Brief: Copy the first line of the material below and every later line through the line containing "su sebili kampanyası (914, 986)", without any other output.

Material for this task:

++++++

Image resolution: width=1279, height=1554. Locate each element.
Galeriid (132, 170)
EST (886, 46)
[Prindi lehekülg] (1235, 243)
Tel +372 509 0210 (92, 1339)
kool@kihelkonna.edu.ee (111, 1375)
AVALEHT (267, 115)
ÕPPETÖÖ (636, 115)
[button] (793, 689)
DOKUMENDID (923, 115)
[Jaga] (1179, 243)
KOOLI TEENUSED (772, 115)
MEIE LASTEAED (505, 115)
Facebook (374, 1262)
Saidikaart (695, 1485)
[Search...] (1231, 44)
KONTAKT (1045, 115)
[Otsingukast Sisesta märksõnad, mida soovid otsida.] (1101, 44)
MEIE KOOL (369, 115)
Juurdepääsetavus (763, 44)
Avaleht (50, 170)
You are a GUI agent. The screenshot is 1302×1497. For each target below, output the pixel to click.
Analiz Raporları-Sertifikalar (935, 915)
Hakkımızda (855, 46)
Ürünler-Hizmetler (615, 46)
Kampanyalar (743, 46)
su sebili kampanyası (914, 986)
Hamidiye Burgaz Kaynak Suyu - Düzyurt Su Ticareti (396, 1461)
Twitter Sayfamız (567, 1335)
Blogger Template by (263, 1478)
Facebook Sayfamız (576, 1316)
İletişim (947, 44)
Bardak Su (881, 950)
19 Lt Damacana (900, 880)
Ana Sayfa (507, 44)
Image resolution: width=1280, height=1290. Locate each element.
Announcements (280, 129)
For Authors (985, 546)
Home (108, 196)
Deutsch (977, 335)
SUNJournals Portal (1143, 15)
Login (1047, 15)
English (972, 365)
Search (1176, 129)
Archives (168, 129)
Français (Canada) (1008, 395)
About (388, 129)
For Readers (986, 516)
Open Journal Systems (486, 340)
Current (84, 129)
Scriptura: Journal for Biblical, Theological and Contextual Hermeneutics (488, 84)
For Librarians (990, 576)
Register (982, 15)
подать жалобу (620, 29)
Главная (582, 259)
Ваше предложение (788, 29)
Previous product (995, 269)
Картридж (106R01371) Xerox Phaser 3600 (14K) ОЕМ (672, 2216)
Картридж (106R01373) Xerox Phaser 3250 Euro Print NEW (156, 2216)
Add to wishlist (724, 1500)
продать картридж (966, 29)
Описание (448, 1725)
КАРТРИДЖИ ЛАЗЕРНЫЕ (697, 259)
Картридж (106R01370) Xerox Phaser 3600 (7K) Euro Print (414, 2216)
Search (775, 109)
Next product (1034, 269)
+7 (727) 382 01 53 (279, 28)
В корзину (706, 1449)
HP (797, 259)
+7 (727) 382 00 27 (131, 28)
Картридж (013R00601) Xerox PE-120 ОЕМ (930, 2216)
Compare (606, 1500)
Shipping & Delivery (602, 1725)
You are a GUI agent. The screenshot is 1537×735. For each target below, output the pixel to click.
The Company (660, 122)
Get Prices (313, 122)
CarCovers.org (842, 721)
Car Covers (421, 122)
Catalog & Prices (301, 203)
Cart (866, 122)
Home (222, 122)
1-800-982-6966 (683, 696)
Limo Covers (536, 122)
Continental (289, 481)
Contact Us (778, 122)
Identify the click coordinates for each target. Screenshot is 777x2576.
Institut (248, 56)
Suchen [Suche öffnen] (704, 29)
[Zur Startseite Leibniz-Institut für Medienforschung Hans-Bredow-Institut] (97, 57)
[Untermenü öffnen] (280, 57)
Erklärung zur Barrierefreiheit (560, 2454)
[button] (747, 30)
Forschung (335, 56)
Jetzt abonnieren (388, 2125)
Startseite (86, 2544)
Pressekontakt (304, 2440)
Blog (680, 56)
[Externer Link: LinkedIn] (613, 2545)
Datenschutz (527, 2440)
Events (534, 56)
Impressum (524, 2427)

++++++

Response:
Image resolution: width=1279, height=1554. Locate each element.
Galeriid (132, 170)
EST (886, 46)
[Prindi lehekülg] (1235, 243)
Tel +372 509 0210 (92, 1339)
kool@kihelkonna.edu.ee (111, 1375)
AVALEHT (267, 115)
ÕPPETÖÖ (636, 115)
[button] (793, 689)
DOKUMENDID (923, 115)
[Jaga] (1179, 243)
KOOLI TEENUSED (772, 115)
MEIE LASTEAED (505, 115)
Facebook (374, 1262)
Saidikaart (695, 1485)
[Search...] (1231, 44)
KONTAKT (1045, 115)
[Otsingukast Sisesta märksõnad, mida soovid otsida.] (1101, 44)
MEIE KOOL (369, 115)
Juurdepääsetavus (763, 44)
Avaleht (50, 170)
You are a GUI agent. The screenshot is 1302×1497. For each target below, output the pixel to click.
Analiz Raporları-Sertifikalar (935, 915)
Hakkımızda (855, 46)
Ürünler-Hizmetler (615, 46)
Kampanyalar (743, 46)
su sebili kampanyası (914, 986)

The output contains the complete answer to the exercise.